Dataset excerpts

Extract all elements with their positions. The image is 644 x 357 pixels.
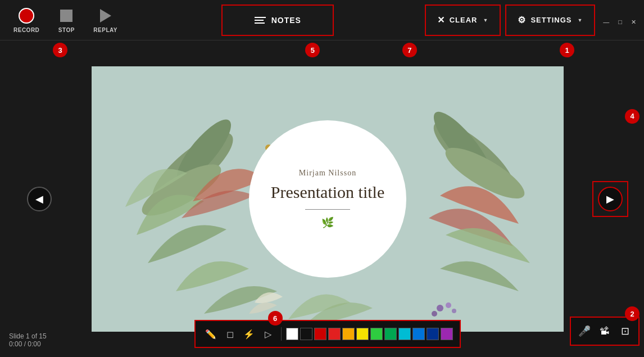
slide-presenter-name: Mirjam Nilsson xyxy=(299,169,356,178)
recording-controls: RECORD STOP REPLAY xyxy=(0,0,131,40)
replay-label: REPLAY xyxy=(93,27,117,33)
stop-button[interactable]: STOP xyxy=(53,4,80,35)
slide-divider xyxy=(305,209,350,210)
action-buttons: ✕ CLEAR ▼ ⚙ SETTINGS ▼ — □ ✕ xyxy=(425,0,644,40)
replay-icon-wrap xyxy=(97,7,115,25)
next-slide-button[interactable]: ▶ xyxy=(598,187,623,211)
svg-point-1 xyxy=(169,112,239,189)
color-swatch-4[interactable] xyxy=(342,328,355,340)
next-button-container: ▶ xyxy=(592,181,628,217)
slide-title-text: Presentation title xyxy=(271,182,384,202)
slide-time: 0:00 / 0:00 xyxy=(9,340,47,348)
maximize-button[interactable]: □ xyxy=(615,17,625,26)
badge-3: 3 xyxy=(53,43,67,57)
badge-6: 6 xyxy=(268,311,283,326)
window-controls: — □ ✕ xyxy=(600,13,644,27)
record-icon-wrap xyxy=(17,7,35,25)
color-swatch-3[interactable] xyxy=(328,328,341,340)
stop-label: STOP xyxy=(58,27,75,33)
left-panel: 3 ◀ Slide 1 of 15 0:00 / 0:00 xyxy=(0,40,79,357)
svg-point-8 xyxy=(426,105,499,185)
svg-point-0 xyxy=(143,122,242,213)
minimize-button[interactable]: — xyxy=(600,17,613,26)
camera-button[interactable]: 📽 xyxy=(596,322,614,340)
slide-status: Slide 1 of 15 0:00 / 0:00 xyxy=(9,332,47,348)
color-swatch-10[interactable] xyxy=(427,328,439,340)
clear-button[interactable]: ✕ CLEAR ▼ xyxy=(425,4,501,36)
gear-icon: ⚙ xyxy=(518,15,526,25)
media-controls: 🎤 📽 ⊡ xyxy=(570,317,640,346)
screen-share-button[interactable]: ⊡ xyxy=(616,322,634,340)
svg-point-10 xyxy=(437,305,443,311)
eraser-tool-button[interactable]: ◻ xyxy=(221,326,238,342)
color-swatches xyxy=(286,328,453,340)
notes-icon xyxy=(255,17,266,24)
highlighter-tool-button[interactable]: ▷ xyxy=(260,326,276,342)
leaf-decoration: 🌿 xyxy=(321,216,334,229)
svg-point-12 xyxy=(432,311,437,317)
notes-section: NOTES xyxy=(131,0,425,40)
badge-5: 5 xyxy=(305,43,320,57)
replay-icon xyxy=(100,9,111,22)
badge-4: 4 xyxy=(625,109,640,124)
settings-chevron-icon: ▼ xyxy=(577,17,583,23)
stop-icon-wrap xyxy=(57,7,75,25)
slide-title-circle: Mirjam Nilsson Presentation title 🌿 xyxy=(249,120,406,278)
slide-area: 5 7 1 xyxy=(79,40,577,357)
color-swatch-9[interactable] xyxy=(412,328,425,340)
svg-point-7 xyxy=(425,111,523,201)
record-icon xyxy=(19,8,34,24)
record-label: RECORD xyxy=(13,27,39,33)
settings-label: SETTINGS xyxy=(530,16,572,24)
badge-7: 7 xyxy=(402,43,417,57)
clear-x-icon: ✕ xyxy=(437,15,445,25)
toolbar-divider xyxy=(281,327,282,341)
svg-point-13 xyxy=(452,309,456,313)
color-swatch-7[interactable] xyxy=(384,328,397,340)
clear-label: CLEAR xyxy=(450,16,478,24)
slide-info: Slide 1 of 15 xyxy=(9,332,47,340)
color-swatch-8[interactable] xyxy=(398,328,411,340)
microphone-button[interactable]: 🎤 xyxy=(575,322,593,340)
color-swatch-11[interactable] xyxy=(441,328,453,340)
settings-button[interactable]: ⚙ SETTINGS ▼ xyxy=(505,4,595,36)
badge-2: 2 xyxy=(625,306,640,321)
record-button[interactable]: RECORD xyxy=(9,4,44,35)
main-area: 3 ◀ Slide 1 of 15 0:00 / 0:00 5 7 1 xyxy=(0,40,644,357)
badge-1: 1 xyxy=(560,43,574,57)
top-bar: RECORD STOP REPLAY NOTES ✕ CLEAR ▼ xyxy=(0,0,644,40)
color-swatch-6[interactable] xyxy=(370,328,383,340)
clear-chevron-icon: ▼ xyxy=(483,17,488,23)
replay-button[interactable]: REPLAY xyxy=(89,4,122,35)
svg-point-2 xyxy=(135,155,228,224)
stop-icon xyxy=(60,10,72,22)
color-swatch-1[interactable] xyxy=(300,328,312,340)
drawing-toolbar: ✏️ ◻ ⚡ ▷ xyxy=(194,320,461,348)
color-swatch-5[interactable] xyxy=(356,328,369,340)
notes-button[interactable]: NOTES xyxy=(221,4,334,36)
prev-slide-button[interactable]: ◀ xyxy=(27,187,52,211)
svg-point-9 xyxy=(439,139,531,207)
close-button[interactable]: ✕ xyxy=(628,17,640,27)
right-panel: 4 ▶ 🎤 📽 ⊡ 2 xyxy=(577,40,644,357)
slide-canvas: Mirjam Nilsson Presentation title 🌿 xyxy=(92,66,564,332)
color-swatch-0[interactable] xyxy=(286,328,298,340)
pen-tool-button[interactable]: ✏️ xyxy=(202,326,219,342)
svg-point-11 xyxy=(446,302,451,308)
notes-label: NOTES xyxy=(271,16,301,25)
laser-tool-button[interactable]: ⚡ xyxy=(241,326,257,342)
color-swatch-2[interactable] xyxy=(314,328,326,340)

Task: From the first line to the last, copy the records exactly and skip the pictures.

The completed task:
Extract all elements with their positions. The image is 644 x 357 pixels.
slide-presenter-name: Mirjam Nilsson xyxy=(299,169,356,178)
recording-controls: RECORD STOP REPLAY xyxy=(0,0,131,40)
replay-label: REPLAY xyxy=(93,27,117,33)
stop-button[interactable]: STOP xyxy=(53,4,80,35)
slide-divider xyxy=(305,209,350,210)
action-buttons: ✕ CLEAR ▼ ⚙ SETTINGS ▼ — □ ✕ xyxy=(425,0,644,40)
replay-icon-wrap xyxy=(97,7,115,25)
next-slide-button[interactable]: ▶ xyxy=(598,187,623,211)
svg-point-1 xyxy=(169,112,239,189)
color-swatch-4[interactable] xyxy=(342,328,355,340)
next-button-container: ▶ xyxy=(592,181,628,217)
slide-title-text: Presentation title xyxy=(271,182,384,202)
slide-time: 0:00 / 0:00 xyxy=(9,340,47,348)
maximize-button[interactable]: □ xyxy=(615,17,625,26)
badge-3: 3 xyxy=(53,43,67,57)
badge-6: 6 xyxy=(268,311,283,326)
window-controls: — □ ✕ xyxy=(600,13,644,27)
record-icon-wrap xyxy=(17,7,35,25)
color-swatch-3[interactable] xyxy=(328,328,341,340)
stop-label: STOP xyxy=(58,27,75,33)
left-panel: 3 ◀ Slide 1 of 15 0:00 / 0:00 xyxy=(0,40,79,357)
svg-point-8 xyxy=(426,105,499,185)
svg-point-0 xyxy=(143,122,242,213)
minimize-button[interactable]: — xyxy=(600,17,613,26)
camera-button[interactable]: 📽 xyxy=(596,322,614,340)
slide-status: Slide 1 of 15 0:00 / 0:00 xyxy=(9,332,47,348)
color-swatch-10[interactable] xyxy=(427,328,439,340)
clear-button[interactable]: ✕ CLEAR ▼ xyxy=(425,4,501,36)
gear-icon: ⚙ xyxy=(518,15,526,25)
media-controls: 🎤 📽 ⊡ xyxy=(570,317,640,346)
screen-share-button[interactable]: ⊡ xyxy=(616,322,634,340)
svg-point-10 xyxy=(437,305,443,311)
eraser-tool-button[interactable]: ◻ xyxy=(221,326,238,342)
color-swatches xyxy=(286,328,453,340)
notes-icon xyxy=(255,17,266,24)
highlighter-tool-button[interactable]: ▷ xyxy=(260,326,276,342)
leaf-decoration: 🌿 xyxy=(321,216,334,229)
svg-point-12 xyxy=(432,311,437,317)
notes-section: NOTES xyxy=(131,0,425,40)
badge-5: 5 xyxy=(305,43,320,57)
replay-icon xyxy=(100,9,111,22)
badge-4: 4 xyxy=(625,109,640,124)
settings-chevron-icon: ▼ xyxy=(577,17,583,23)
stop-icon-wrap xyxy=(57,7,75,25)
slide-title-circle: Mirjam Nilsson Presentation title 🌿 xyxy=(249,120,406,278)
slide-area: 5 7 1 xyxy=(79,40,577,357)
color-swatch-9[interactable] xyxy=(412,328,425,340)
svg-point-7 xyxy=(425,111,523,201)
record-icon xyxy=(19,8,34,24)
record-label: RECORD xyxy=(13,27,39,33)
settings-label: SETTINGS xyxy=(530,16,572,24)
badge-7: 7 xyxy=(402,43,417,57)
clear-x-icon: ✕ xyxy=(437,15,445,25)
toolbar-divider xyxy=(281,327,282,341)
svg-point-13 xyxy=(452,309,456,313)
color-swatch-7[interactable] xyxy=(384,328,397,340)
clear-label: CLEAR xyxy=(450,16,478,24)
slide-info: Slide 1 of 15 xyxy=(9,332,47,340)
color-swatch-8[interactable] xyxy=(398,328,411,340)
microphone-button[interactable]: 🎤 xyxy=(575,322,593,340)
color-swatch-11[interactable] xyxy=(441,328,453,340)
settings-button[interactable]: ⚙ SETTINGS ▼ xyxy=(505,4,595,36)
badge-2: 2 xyxy=(625,306,640,321)
record-button[interactable]: RECORD xyxy=(9,4,44,35)
main-area: 3 ◀ Slide 1 of 15 0:00 / 0:00 5 7 1 xyxy=(0,40,644,357)
badge-1: 1 xyxy=(560,43,574,57)
top-bar: RECORD STOP REPLAY NOTES ✕ CLEAR ▼ xyxy=(0,0,644,40)
color-swatch-6[interactable] xyxy=(370,328,383,340)
clear-chevron-icon: ▼ xyxy=(483,17,488,23)
replay-button[interactable]: REPLAY xyxy=(89,4,122,35)
svg-point-2 xyxy=(135,155,228,224)
stop-icon xyxy=(60,10,72,22)
color-swatch-1[interactable] xyxy=(300,328,312,340)
drawing-toolbar: ✏️ ◻ ⚡ ▷ xyxy=(194,320,461,348)
color-swatch-5[interactable] xyxy=(356,328,369,340)
notes-button[interactable]: NOTES xyxy=(221,4,334,36)
prev-slide-button[interactable]: ◀ xyxy=(27,187,52,211)
svg-point-9 xyxy=(439,139,531,207)
close-button[interactable]: ✕ xyxy=(628,17,640,27)
right-panel: 4 ▶ 🎤 📽 ⊡ 2 xyxy=(577,40,644,357)
slide-canvas: Mirjam Nilsson Presentation title 🌿 xyxy=(92,66,564,332)
color-swatch-0[interactable] xyxy=(286,328,298,340)
pen-tool-button[interactable]: ✏️ xyxy=(202,326,219,342)
svg-point-11 xyxy=(446,302,451,308)
notes-label: NOTES xyxy=(271,16,301,25)
laser-tool-button[interactable]: ⚡ xyxy=(241,326,257,342)
color-swatch-2[interactable] xyxy=(314,328,326,340)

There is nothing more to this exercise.